Still, I can’t help but feel that none of this will matter. Debates have devolved into superficial acts of theater, and the ratings for each successive debate have been lower and lower. Far more people watched Ken Jennings win the Jeopardy! primetime special on Tuesday night, and even some CNN pundits had to concede that this likely won’t affect primary or caucus voting in any meaningful way.

In fact, it’s far more likely have to have a long-term effect based on the bad blood that now boils between both factions. It doesn’t take an incisive political brain to see how this benefits Joe Biden, and in fact one of the most common conspiracy theories floating around this week has been that Warren knows her campaign is dead in the water and is jockeying for Biden’s VP spot by tanking Sanders. Sanders has had a few good polls in early primary states lately, but it doesn’t change the fact that Biden is the frontrunner, and last night he came through relatively unscathed despite another blundering performance. That’s a shame for progressives who support Sanders or Warren, and we can only hope it wasn’t by design. And if Sanders or Warren manages to actually win the nomination, the mutual mistrust could be costly in the general election against Trump.

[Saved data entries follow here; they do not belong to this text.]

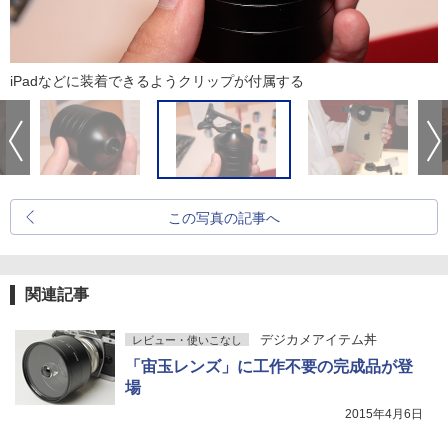
iPadなどに装着できるようクリップが付属する
この写真の記事へ
関連記事
デジカメアイテム丼
レビュー・使いこなし
「宙玉レンズ」に工作不要の完成品が登
場
2015年4月6日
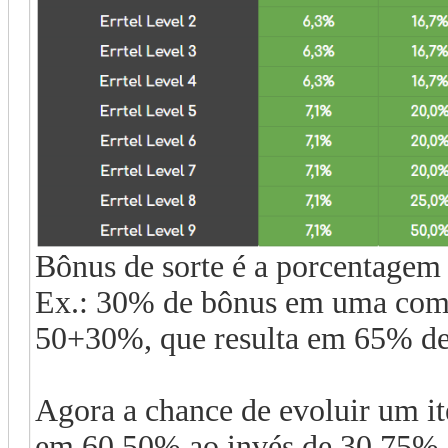
Bônus de sorte é a porcentagem 
Ex.: 30% de bônus em uma com
50+30%, que resulta em 65% de
Agora a chance de evoluir um it
em 60,50% ao invés de 30,75%.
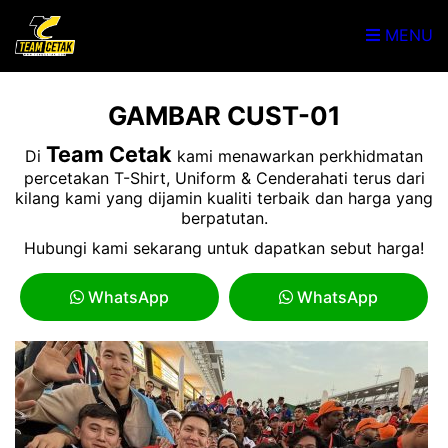
MENU
GAMBAR CUST-01
Team Cetak
Di
kami menawarkan perkhidmatan
percetakan T-Shirt, Uniform & Cenderahati terus dari
kilang kami yang dijamin kualiti terbaik dan harga yang
berpatutan.
Hubungi kami sekarang untuk dapatkan sebut harga!
WhatsApp
WhatsApp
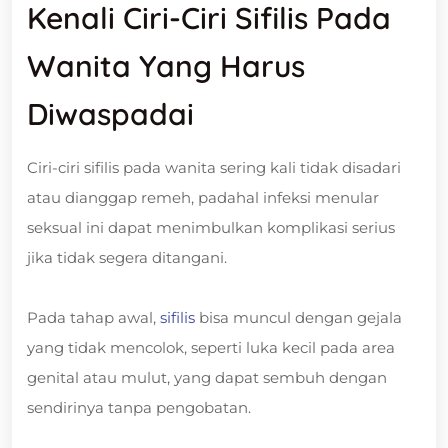
Kenali Ciri-Ciri Sifilis Pada
Wanita Yang Harus
Diwaspadai
Ciri-ciri sifilis pada wanita sering kali tidak disadari
atau dianggap remeh, padahal infeksi menular
seksual ini dapat menimbulkan komplikasi serius
jika tidak segera ditangani.
Pada tahap awal,
sifilis
bisa muncul dengan gejala
yang tidak mencolok, seperti luka kecil pada area
genital atau mulut, yang dapat sembuh dengan
sendirinya tanpa pengobatan.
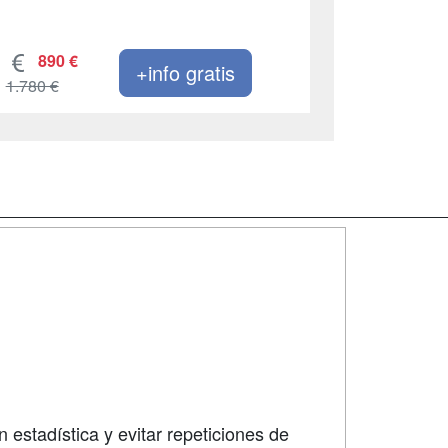
890 €
+info gratis
1.780 €
SÍGUENOS EN:
dad
 estadística y evitar repeticiones de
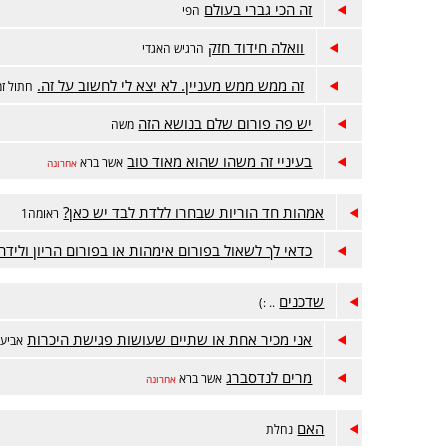
זה הכי גברי בעולם
הפי
וואלה חידוד חזק
הרגיש האגדי
זה ממש ממש מעניין. לא יצא לי לחשוב על זה.
חתול זמ
יש פה פורום שלם בנושא הזה
משה
בעיניי זה משהו שהוא מאוד טוב
אשר ברא
אחרונה
אמהות חד הוריות שבחרו ללדת לבד יש כאן?
ראומה1
כדאי לך לשאול בפורום אימהות או בפורום הריון ולידה
שדכנים
.. :)
אני מכיר אחת או שתיים שעושות פגישת היכרות
אביעד
מרים לנדסברג
אשר ברא
אחרונה
האם
נחלת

All that said, emotions are running very hot right now, and it’s clouding perspectives on how much the average voter cares about petty squabbles, and how significantly it will impact the vote. This doesn’t change things in the short-term—Iowa will still be a major battle, and no matter how a network like CNN stages a reality TV-style clash to milk any notion of conflict, very few minds will change because of a disputed conversation from two years ago.